On Monday, the New York Stock Exchange is set to continue its decline that began on Friday, in the wake of an employment report that sent both the dollar and bond yields back up.

Half an hour before the opening,

On Friday, US equity markets had suffered declines of between 1.5% and 1.6% in the wake of solid employment figures likely to prompt the Fed to take a wait-and-see approach to rate cuts.

Down 5% over the past month, the S&P 500 has now wiped out all the gains that followed Donald Trump's victory in the presidential election on November 5.

In a research note, Goldman Sachs economists say they now expect only two rate cuts from the Federal Reserve this year, compared with three previously.

On the bond market, the yield on 10-year US Treasuries was barely above 4.77% this morning, having reached its highest level since 2023, above 4.78%, on Friday.

The dollar continued to soar against the euro, breaking through the symbolic 1.02 barrier last seen in the autumn of 2022.

Nervousness about the Federal Reserve's updated monetary easing expectations has been compounded by worries about Donald Trump's economic policies.

The President-elect's firm stance on trade issues is the main cause for concern for many investors.

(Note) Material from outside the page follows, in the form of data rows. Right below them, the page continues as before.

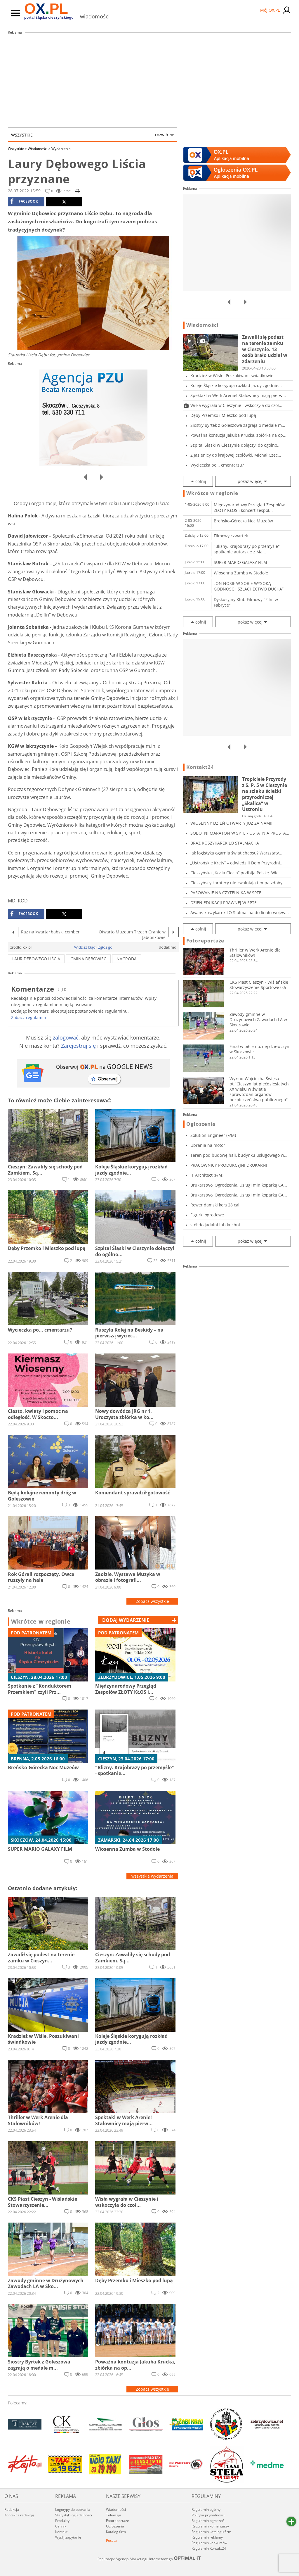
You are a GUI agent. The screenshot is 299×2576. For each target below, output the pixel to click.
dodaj (125, 1620)
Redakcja (11, 2509)
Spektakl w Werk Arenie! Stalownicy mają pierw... (238, 395)
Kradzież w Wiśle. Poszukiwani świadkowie (231, 375)
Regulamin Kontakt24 (209, 2548)
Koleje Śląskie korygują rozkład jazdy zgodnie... (236, 385)
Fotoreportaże (205, 941)
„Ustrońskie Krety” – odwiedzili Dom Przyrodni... (237, 863)
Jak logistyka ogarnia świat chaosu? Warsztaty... (236, 853)
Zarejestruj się (78, 1045)
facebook (24, 201)
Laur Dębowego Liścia (36, 958)
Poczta (111, 2540)
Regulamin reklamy (207, 2537)
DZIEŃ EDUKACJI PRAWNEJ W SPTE (223, 902)
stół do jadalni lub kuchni (215, 1224)
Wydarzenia (61, 148)
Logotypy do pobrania (72, 2509)
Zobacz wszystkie (152, 1601)
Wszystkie (89, 135)
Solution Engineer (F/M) (213, 1135)
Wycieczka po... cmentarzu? (217, 465)
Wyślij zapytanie (68, 2537)
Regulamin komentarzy (210, 2526)
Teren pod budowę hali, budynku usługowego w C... (237, 1155)
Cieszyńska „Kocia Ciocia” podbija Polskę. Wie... (236, 873)
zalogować (66, 1037)
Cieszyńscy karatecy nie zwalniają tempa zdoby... (238, 882)
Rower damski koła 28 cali (215, 1205)
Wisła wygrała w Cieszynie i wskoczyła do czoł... (236, 405)
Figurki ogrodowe (207, 1215)
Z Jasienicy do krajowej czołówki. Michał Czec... (235, 455)
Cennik (60, 2526)
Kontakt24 (200, 767)
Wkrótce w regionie (41, 1621)
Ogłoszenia (200, 1124)
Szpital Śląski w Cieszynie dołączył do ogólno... (235, 445)
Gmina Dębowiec (88, 958)
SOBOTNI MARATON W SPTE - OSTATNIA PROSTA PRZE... (238, 833)
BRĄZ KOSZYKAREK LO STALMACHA (224, 843)
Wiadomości (39, 148)
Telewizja (113, 2515)
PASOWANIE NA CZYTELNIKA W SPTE (225, 892)
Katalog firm (116, 2531)
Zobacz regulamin (28, 1017)
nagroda (127, 958)
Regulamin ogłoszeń (208, 2520)
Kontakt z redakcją (19, 2515)
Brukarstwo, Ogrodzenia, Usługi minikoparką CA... (238, 1185)
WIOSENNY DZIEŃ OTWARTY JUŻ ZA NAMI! (231, 823)
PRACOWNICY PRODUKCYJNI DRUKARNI (228, 1165)
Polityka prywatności (208, 2515)
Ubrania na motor (207, 1145)
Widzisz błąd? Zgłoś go (93, 947)
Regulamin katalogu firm (211, 2531)
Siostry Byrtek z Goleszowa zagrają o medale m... (237, 425)
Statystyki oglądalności (73, 2515)
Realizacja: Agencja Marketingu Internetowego (149, 2558)
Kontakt (61, 2531)
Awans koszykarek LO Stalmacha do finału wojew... (239, 912)
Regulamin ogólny (206, 2509)
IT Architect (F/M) (206, 1175)
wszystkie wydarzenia (152, 1876)
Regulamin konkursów (209, 2542)
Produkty (62, 2520)
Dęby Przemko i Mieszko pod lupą (223, 415)
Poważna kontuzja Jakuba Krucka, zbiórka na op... (238, 435)
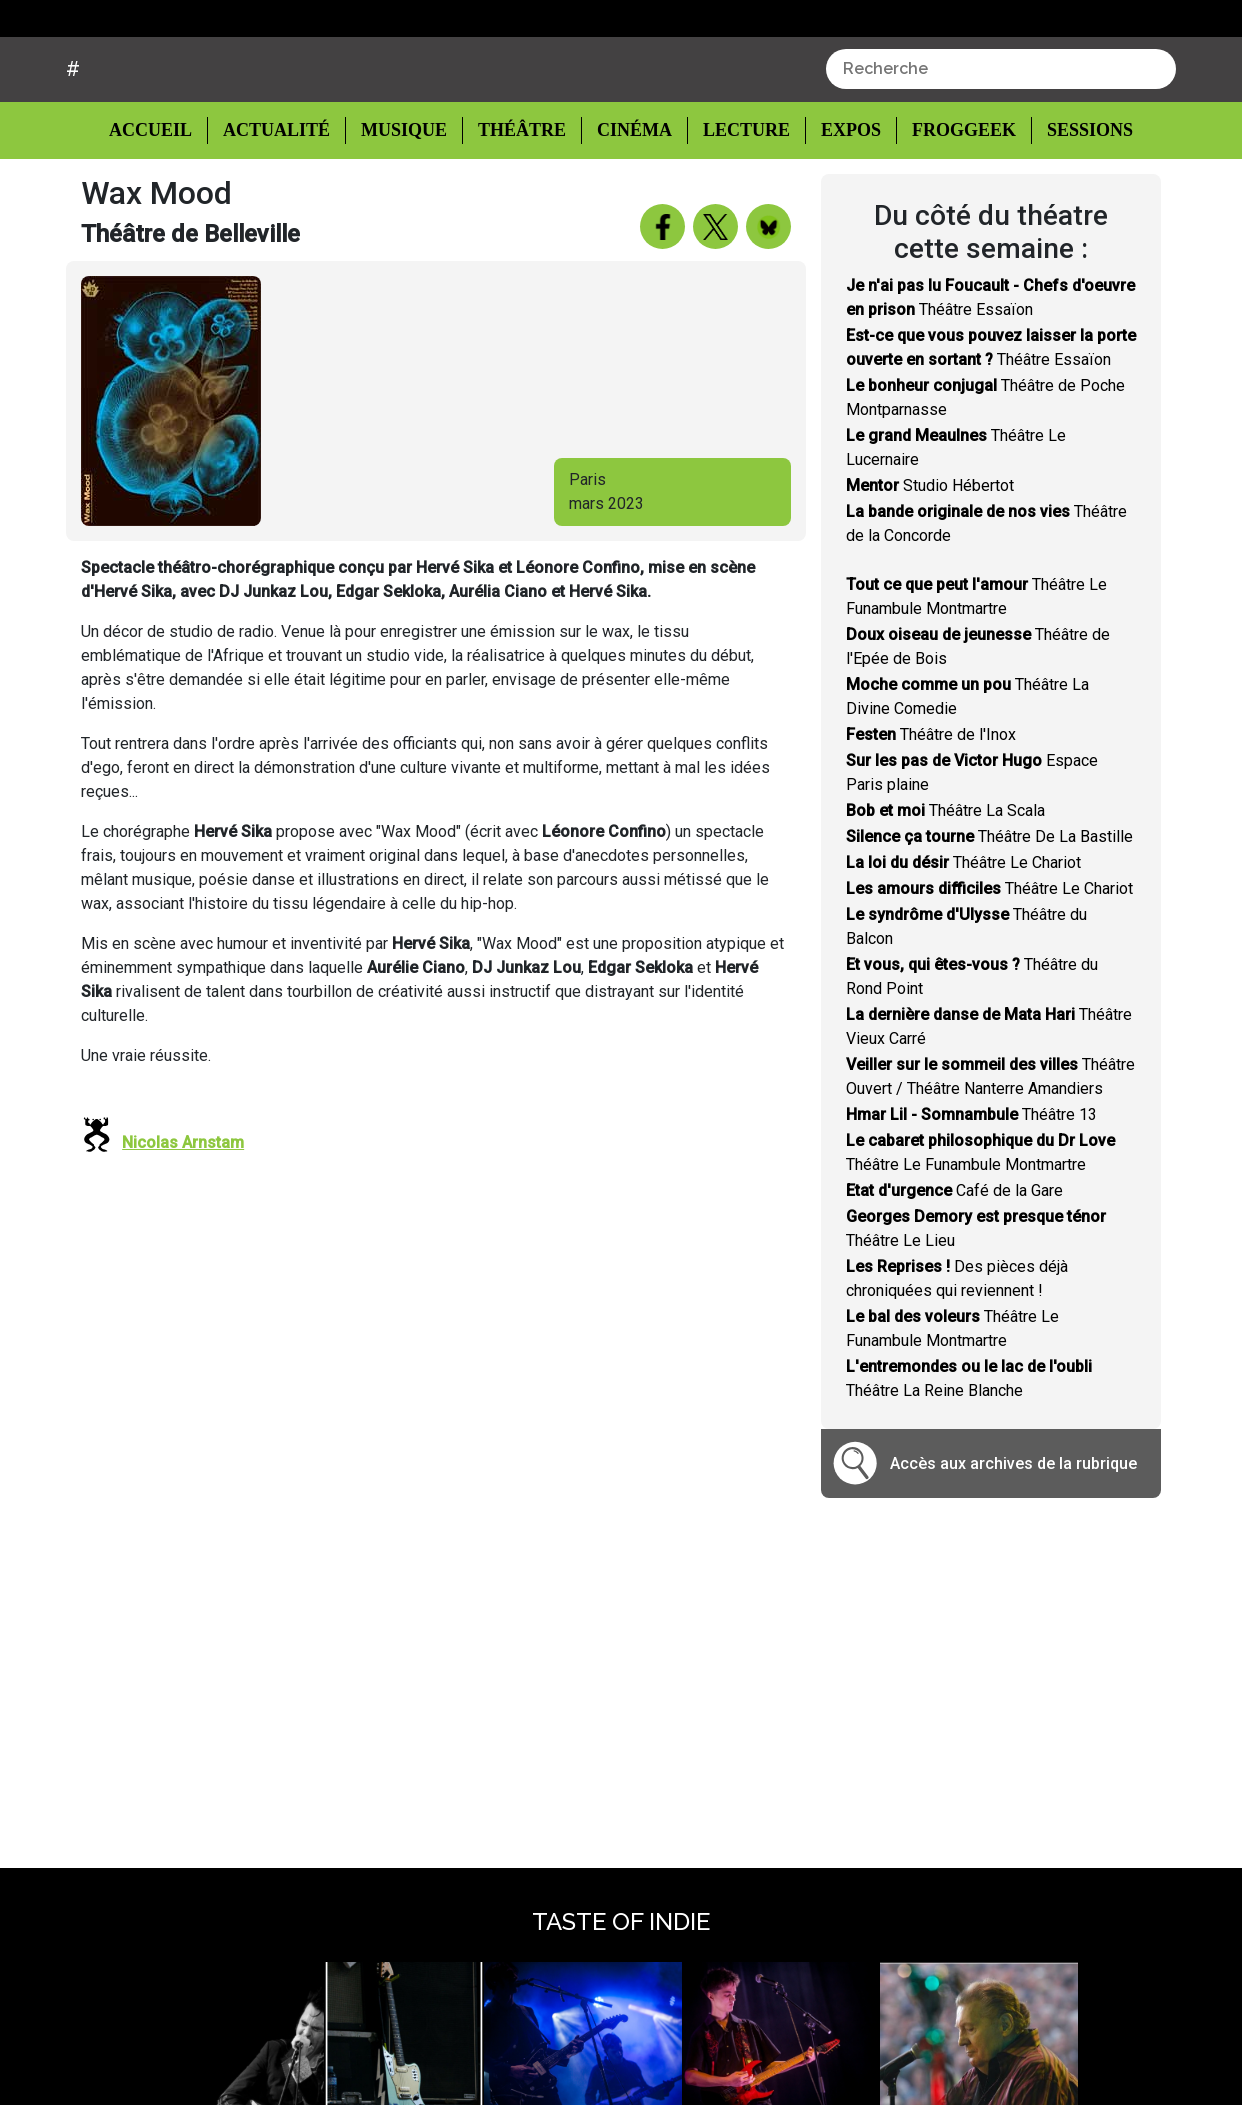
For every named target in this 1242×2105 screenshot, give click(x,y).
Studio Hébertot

High tariffs on goods imported from China, Mexico, Canada and Europe would increase the price of imported goods for American consumers, an inflationary dynamic that would further reduce the Fed's room for manoeuvre.

Scalded by this difficult start to the year, investors are hoping to be able to count on a solid earnings season to restore some of the optimism that characterized the stock markets last year.

For while Wall Street has been brooding over the past few weeks, US companies are expected to have had a robust 4th quarter in terms of results.

According to FactSet, analysts expect earnings growth for S&P 500 companies to reach 11.7% in the last three months of 2024, the highest in three years.

As usual, the big banks will be in the spotlight in the first week of the earnings season, with Citi, Goldman Sachs, JPMorgan and Wells Fargo scheduled for Wednesday, followed by Bank of America and Morgan Stanley the next day.

Comments from these leading financial institutions will provide investors with interesting reading on the current state of the economy, consumer spending and the economic outlook.